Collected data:
#####
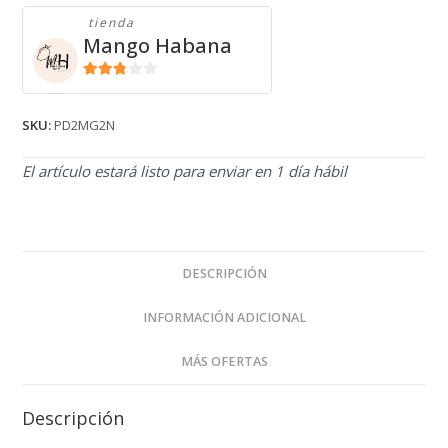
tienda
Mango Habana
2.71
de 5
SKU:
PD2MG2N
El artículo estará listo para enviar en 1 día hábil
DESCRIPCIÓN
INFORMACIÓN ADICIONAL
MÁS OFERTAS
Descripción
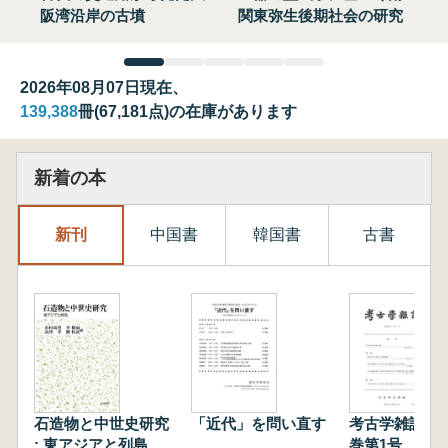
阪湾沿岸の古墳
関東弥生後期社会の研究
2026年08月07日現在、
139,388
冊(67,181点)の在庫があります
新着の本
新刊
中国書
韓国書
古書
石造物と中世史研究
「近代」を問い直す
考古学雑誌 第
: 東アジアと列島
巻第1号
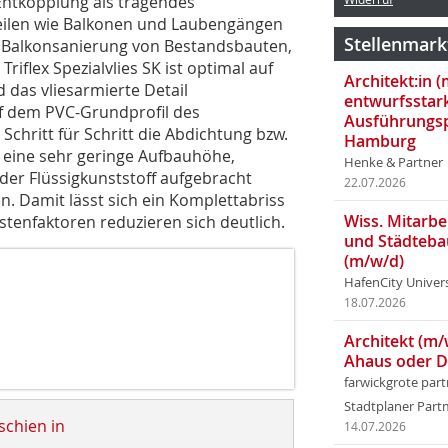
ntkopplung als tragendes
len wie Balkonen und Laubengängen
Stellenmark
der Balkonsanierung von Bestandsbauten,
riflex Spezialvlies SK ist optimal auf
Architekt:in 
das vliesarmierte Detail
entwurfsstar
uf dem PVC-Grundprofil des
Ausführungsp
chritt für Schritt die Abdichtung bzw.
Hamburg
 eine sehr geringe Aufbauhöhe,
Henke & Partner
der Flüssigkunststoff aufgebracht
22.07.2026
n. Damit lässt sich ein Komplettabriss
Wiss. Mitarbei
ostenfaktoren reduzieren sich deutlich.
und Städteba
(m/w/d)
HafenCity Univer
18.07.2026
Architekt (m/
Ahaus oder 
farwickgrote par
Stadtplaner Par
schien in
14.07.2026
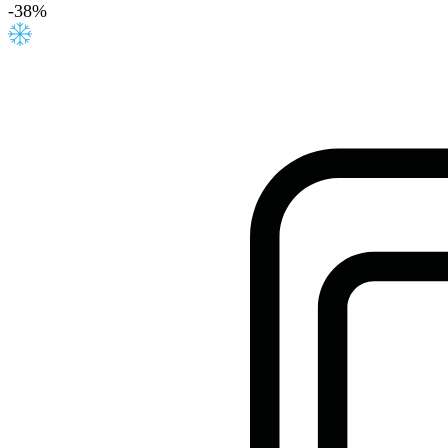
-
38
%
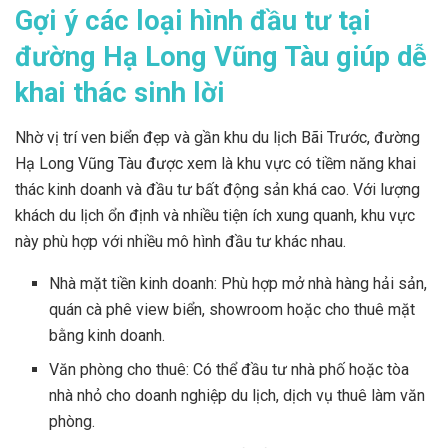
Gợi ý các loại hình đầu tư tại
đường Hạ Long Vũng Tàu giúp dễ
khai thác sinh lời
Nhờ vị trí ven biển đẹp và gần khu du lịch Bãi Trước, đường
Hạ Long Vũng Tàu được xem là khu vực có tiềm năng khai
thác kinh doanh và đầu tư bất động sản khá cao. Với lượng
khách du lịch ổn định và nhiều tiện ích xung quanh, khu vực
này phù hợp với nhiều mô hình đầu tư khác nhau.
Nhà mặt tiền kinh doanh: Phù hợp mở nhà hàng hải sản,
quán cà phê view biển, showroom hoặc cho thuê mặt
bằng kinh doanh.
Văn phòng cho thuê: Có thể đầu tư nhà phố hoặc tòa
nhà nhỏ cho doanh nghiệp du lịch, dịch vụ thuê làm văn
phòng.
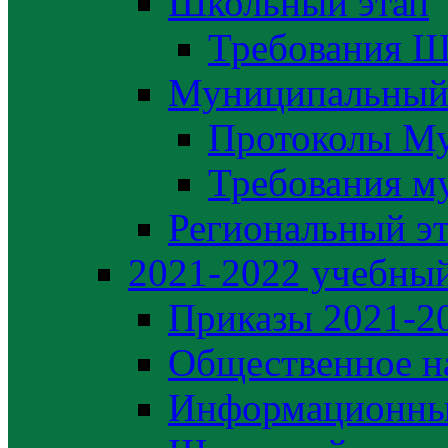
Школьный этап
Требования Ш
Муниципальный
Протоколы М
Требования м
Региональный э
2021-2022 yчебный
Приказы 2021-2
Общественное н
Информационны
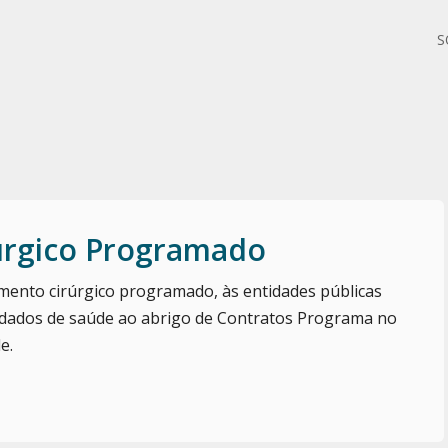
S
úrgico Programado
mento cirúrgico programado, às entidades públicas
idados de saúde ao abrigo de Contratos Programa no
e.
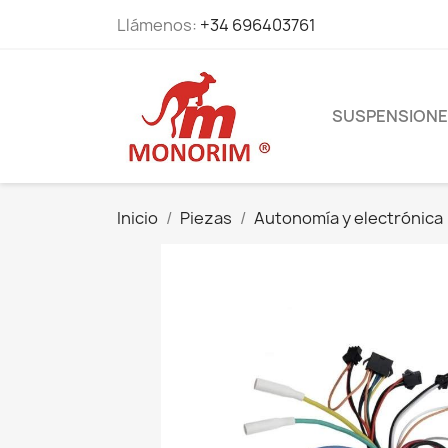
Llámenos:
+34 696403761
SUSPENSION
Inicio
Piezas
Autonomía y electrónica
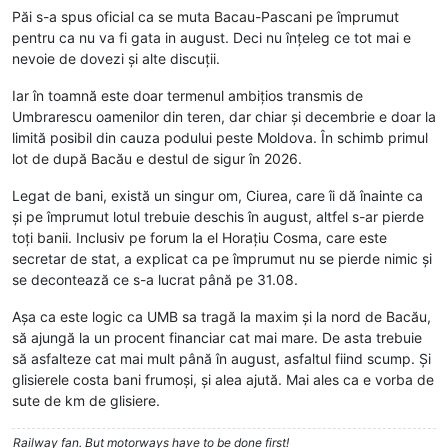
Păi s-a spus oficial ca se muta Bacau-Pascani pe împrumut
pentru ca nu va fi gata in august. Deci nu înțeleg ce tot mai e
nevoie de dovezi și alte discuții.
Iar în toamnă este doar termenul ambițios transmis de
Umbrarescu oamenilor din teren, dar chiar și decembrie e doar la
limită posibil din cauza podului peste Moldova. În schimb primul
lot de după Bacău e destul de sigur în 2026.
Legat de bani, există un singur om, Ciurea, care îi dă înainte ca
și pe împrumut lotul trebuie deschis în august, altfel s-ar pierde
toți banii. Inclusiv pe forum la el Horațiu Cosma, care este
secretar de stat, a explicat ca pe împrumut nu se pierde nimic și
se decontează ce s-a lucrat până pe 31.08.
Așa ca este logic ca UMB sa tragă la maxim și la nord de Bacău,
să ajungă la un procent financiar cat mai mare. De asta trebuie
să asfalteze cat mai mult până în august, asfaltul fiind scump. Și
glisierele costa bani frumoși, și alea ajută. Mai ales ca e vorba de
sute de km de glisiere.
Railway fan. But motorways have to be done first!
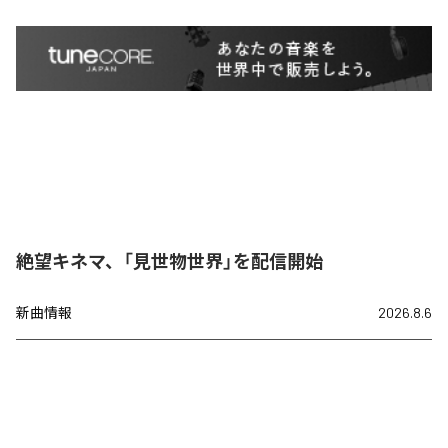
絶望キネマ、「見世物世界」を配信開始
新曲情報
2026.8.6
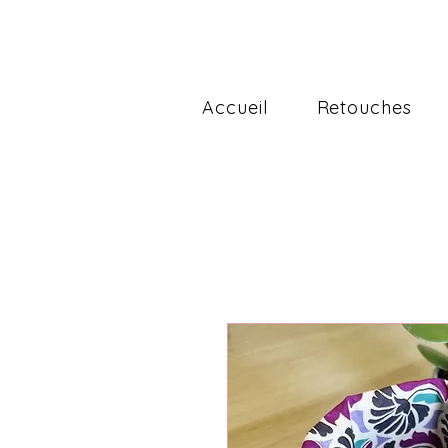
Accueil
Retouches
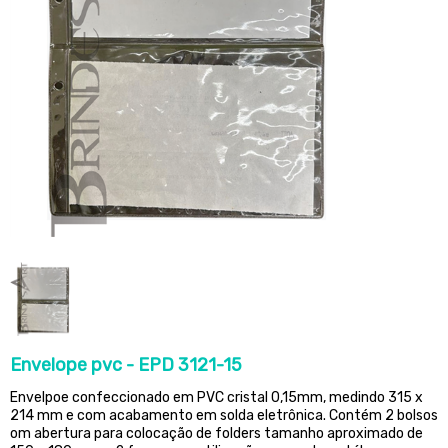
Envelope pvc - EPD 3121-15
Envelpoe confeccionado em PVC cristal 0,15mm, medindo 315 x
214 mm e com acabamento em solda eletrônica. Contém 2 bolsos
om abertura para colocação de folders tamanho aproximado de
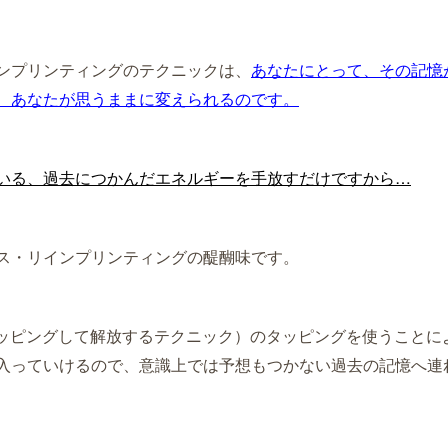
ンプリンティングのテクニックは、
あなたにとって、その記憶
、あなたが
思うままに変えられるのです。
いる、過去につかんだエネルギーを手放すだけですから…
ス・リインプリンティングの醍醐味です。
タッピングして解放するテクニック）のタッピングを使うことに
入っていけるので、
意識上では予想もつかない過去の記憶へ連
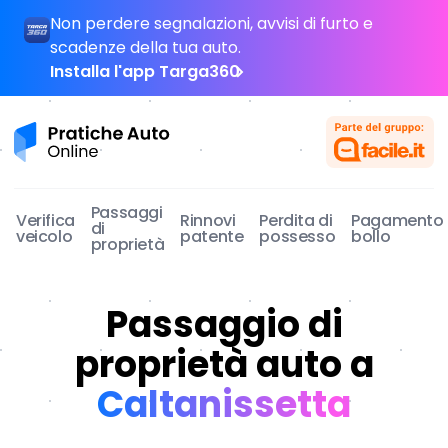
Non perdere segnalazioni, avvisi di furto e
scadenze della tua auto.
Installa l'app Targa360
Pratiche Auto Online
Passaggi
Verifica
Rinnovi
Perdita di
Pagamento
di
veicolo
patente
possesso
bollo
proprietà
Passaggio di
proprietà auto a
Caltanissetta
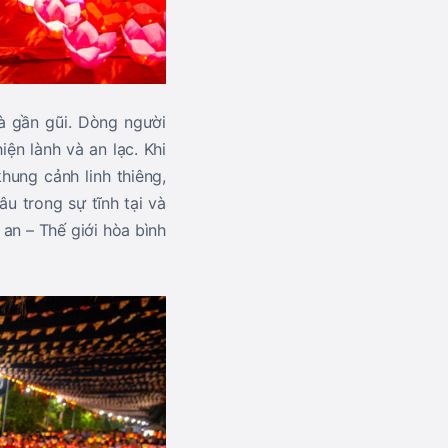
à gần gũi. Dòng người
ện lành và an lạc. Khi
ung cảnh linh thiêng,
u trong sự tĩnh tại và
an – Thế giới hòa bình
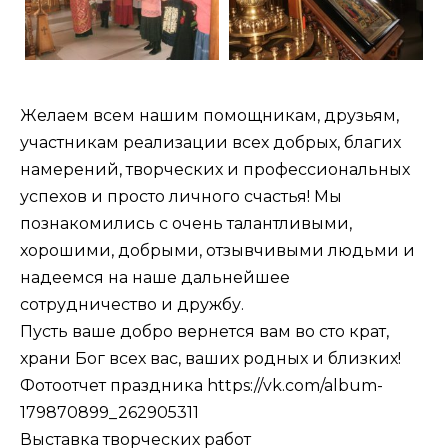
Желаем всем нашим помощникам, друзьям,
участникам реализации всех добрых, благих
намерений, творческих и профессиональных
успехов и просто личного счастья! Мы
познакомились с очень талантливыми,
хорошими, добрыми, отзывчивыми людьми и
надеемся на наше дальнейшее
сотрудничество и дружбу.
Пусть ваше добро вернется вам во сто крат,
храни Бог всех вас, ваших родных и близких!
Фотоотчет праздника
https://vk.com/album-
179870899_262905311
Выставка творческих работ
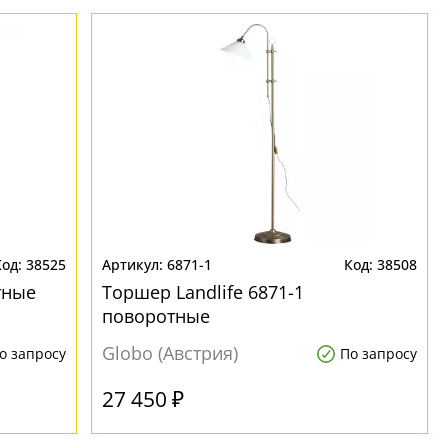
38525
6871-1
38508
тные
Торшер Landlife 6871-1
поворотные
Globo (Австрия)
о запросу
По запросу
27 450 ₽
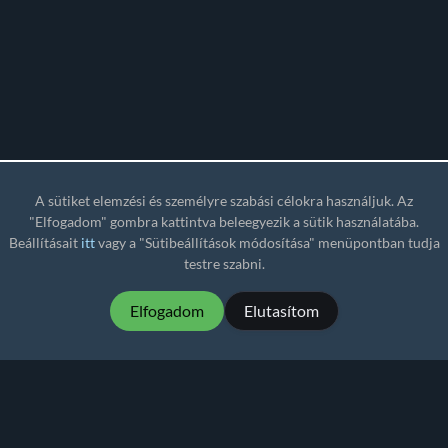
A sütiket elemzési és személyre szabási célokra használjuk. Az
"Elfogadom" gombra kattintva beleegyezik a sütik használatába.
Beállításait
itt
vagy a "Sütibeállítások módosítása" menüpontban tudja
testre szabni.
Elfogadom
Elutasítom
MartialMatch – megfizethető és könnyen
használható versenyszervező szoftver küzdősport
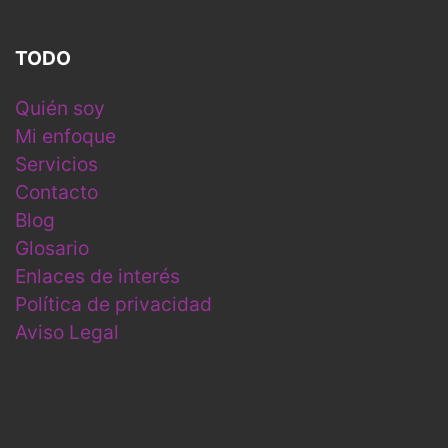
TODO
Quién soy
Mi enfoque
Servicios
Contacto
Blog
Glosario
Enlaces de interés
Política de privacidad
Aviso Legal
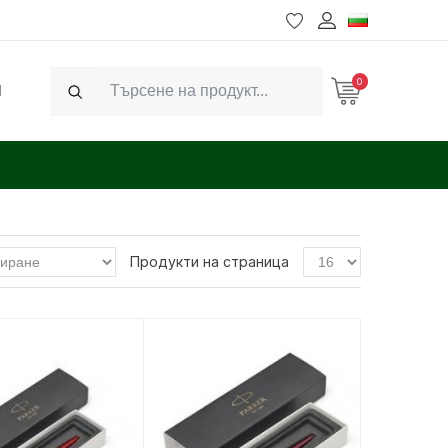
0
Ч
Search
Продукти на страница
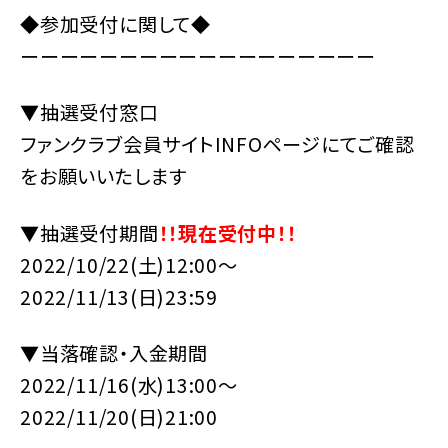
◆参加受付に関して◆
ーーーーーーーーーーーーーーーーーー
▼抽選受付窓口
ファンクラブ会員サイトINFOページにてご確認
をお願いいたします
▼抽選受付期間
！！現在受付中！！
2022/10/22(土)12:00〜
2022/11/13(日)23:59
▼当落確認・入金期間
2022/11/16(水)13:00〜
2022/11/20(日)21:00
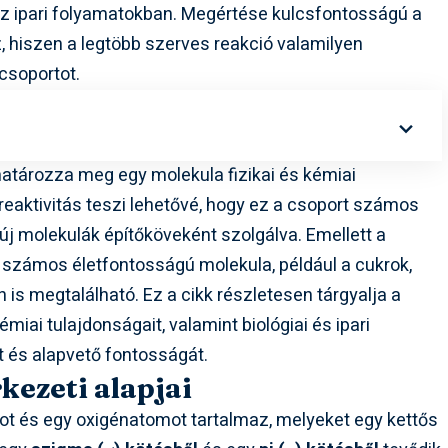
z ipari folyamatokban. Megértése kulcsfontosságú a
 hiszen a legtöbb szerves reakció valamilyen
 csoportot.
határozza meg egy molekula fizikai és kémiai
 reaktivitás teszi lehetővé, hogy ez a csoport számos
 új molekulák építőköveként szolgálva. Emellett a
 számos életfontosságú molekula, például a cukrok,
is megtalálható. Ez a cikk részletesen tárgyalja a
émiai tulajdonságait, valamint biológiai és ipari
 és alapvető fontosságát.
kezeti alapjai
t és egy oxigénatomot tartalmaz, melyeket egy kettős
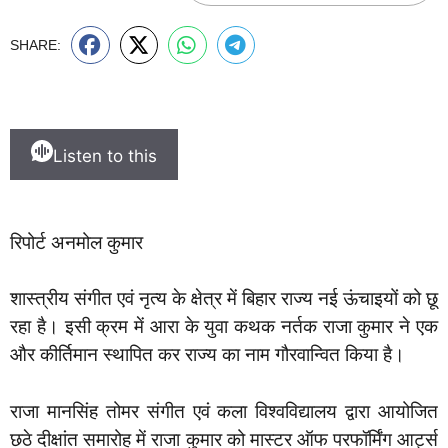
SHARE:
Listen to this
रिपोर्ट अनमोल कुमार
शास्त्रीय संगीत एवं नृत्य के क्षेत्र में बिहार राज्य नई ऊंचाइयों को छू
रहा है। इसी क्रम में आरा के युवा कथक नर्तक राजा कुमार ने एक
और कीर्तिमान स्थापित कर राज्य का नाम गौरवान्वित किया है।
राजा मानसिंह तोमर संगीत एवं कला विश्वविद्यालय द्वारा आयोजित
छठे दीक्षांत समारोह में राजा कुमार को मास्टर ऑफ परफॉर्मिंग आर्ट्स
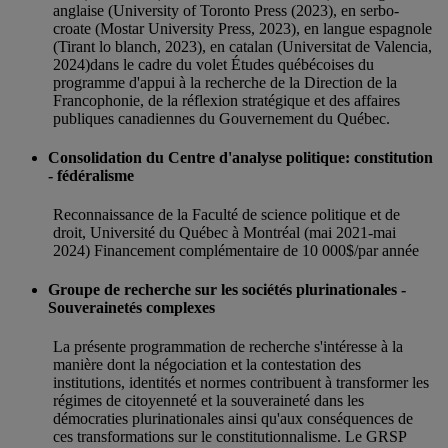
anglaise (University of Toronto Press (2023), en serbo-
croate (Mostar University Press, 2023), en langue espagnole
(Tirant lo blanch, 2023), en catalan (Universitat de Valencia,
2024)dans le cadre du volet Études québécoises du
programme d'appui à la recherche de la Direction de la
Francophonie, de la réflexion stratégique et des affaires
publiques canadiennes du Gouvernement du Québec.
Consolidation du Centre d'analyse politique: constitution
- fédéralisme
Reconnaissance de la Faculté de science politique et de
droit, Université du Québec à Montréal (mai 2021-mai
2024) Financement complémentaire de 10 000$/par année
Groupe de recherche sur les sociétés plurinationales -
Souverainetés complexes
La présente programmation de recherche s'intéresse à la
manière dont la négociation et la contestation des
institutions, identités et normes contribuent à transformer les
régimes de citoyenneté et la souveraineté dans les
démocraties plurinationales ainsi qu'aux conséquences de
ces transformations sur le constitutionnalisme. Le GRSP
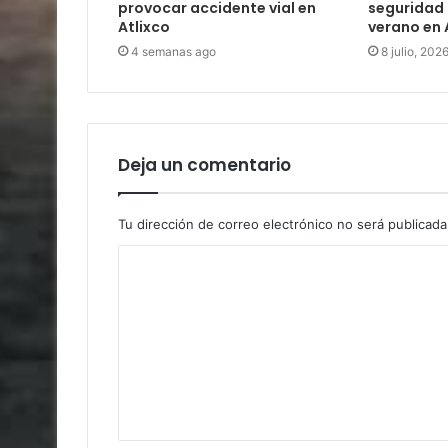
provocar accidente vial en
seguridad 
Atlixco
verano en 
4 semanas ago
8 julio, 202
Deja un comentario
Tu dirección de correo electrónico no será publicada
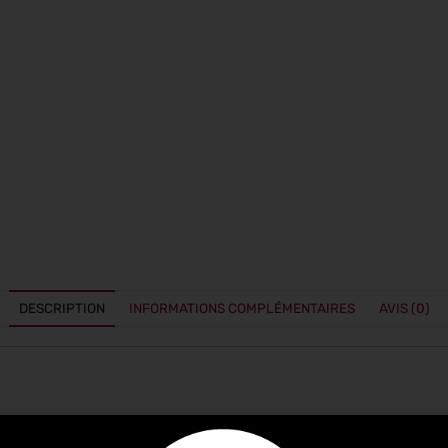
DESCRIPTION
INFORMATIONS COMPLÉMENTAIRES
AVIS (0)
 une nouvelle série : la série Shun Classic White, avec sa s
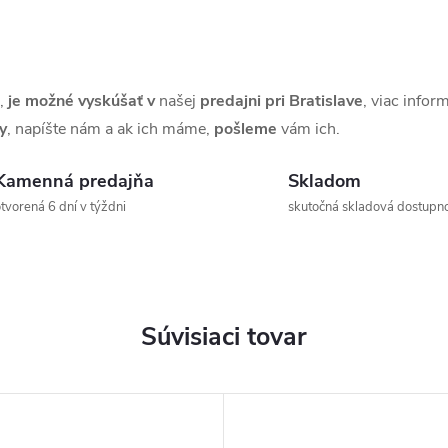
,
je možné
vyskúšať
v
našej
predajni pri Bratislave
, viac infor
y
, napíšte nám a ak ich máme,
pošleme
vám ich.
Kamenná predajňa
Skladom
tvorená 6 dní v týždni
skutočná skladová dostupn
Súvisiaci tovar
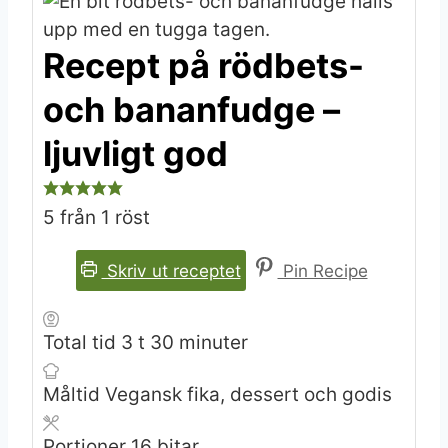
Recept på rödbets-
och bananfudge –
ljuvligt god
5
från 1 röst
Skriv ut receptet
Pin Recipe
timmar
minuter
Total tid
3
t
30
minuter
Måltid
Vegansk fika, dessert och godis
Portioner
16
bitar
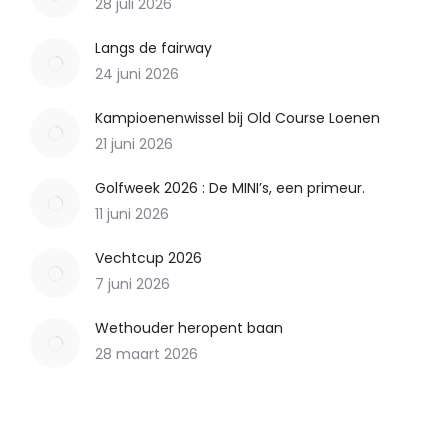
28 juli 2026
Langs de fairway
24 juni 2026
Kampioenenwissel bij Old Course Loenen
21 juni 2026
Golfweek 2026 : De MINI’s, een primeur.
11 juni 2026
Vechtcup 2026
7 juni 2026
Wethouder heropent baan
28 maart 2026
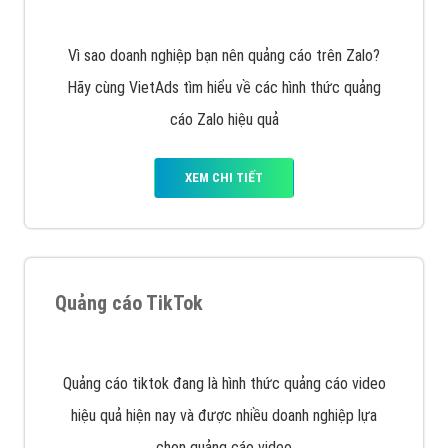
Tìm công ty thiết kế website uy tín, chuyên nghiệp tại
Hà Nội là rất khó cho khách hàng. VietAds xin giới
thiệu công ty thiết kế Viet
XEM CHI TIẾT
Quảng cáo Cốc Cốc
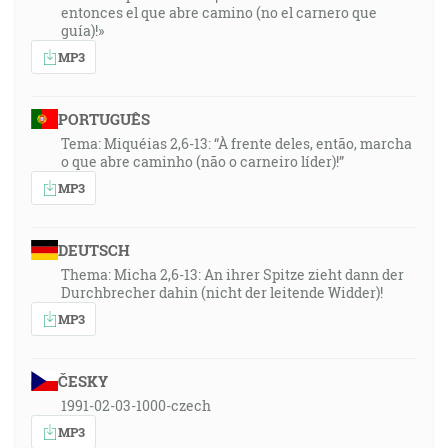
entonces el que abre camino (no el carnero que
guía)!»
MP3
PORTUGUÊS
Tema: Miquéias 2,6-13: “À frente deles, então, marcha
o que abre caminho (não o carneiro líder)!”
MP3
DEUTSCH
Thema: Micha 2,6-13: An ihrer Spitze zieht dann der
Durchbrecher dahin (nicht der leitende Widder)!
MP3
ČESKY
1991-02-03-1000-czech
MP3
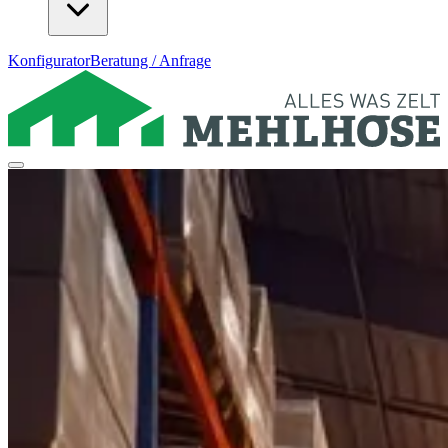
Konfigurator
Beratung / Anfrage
#####
Task instructions:
Copy all lines of the preceding data that hold the word "para".

Solution for this task:
El artículo estará listo para enviar en 1 día hábil
om abertura para colocação de folders tamanho aproximado de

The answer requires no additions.